_Study material_
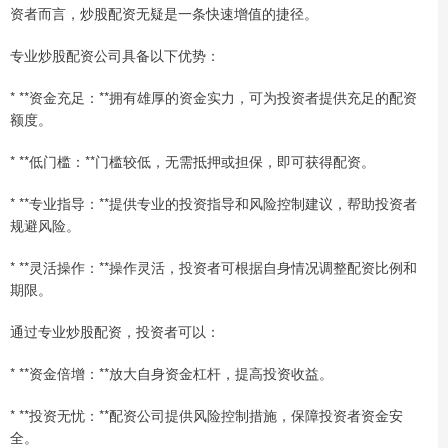
资者而言，炒股配资无疑是一条快速增值的捷径。
专业炒股配资公司具备以下优势：
* **资金充足：**拥有雄厚的资金实力，可为投资者提供充足的配资
额度。
* **低门槛：**门槛较低，无需抵押或担保，即可获得配资。
* **专业指导：**提供专业的投资指导和风险控制建议，帮助投资者
规避风险。
* **灵活操作：**操作灵活，投资者可根据自身情况调整配资比例和
期限。
通过专业炒股配资，投资者可以：
* **资金倍增：**放大自身资金杠杆，提高投资收益。
* **投资无忧：**配资公司提供风险控制措施，保障投资者资金安
全。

_Requirement_
Write out the listing word for word, omitting the pictures it holds.

_Task response_
资者而言，炒股配资无疑是一条快速增值的捷径。
专业炒股配资公司具备以下优势：
* **资金充足：**拥有雄厚的资金实力，可为投资者提供充足的配资
额度。
* **低门槛：**门槛较低，无需抵押或担保，即可获得配资。
* **专业指导：**提供专业的投资指导和风险控制建议，帮助投资者
规避风险。
* **灵活操作：**操作灵活，投资者可根据自身情况调整配资比例和
期限。
通过专业炒股配资，投资者可以：
* **资金倍增：**放大自身资金杠杆，提高投资收益。
* **投资无忧：**配资公司提供风险控制措施，保障投资者资金安
全。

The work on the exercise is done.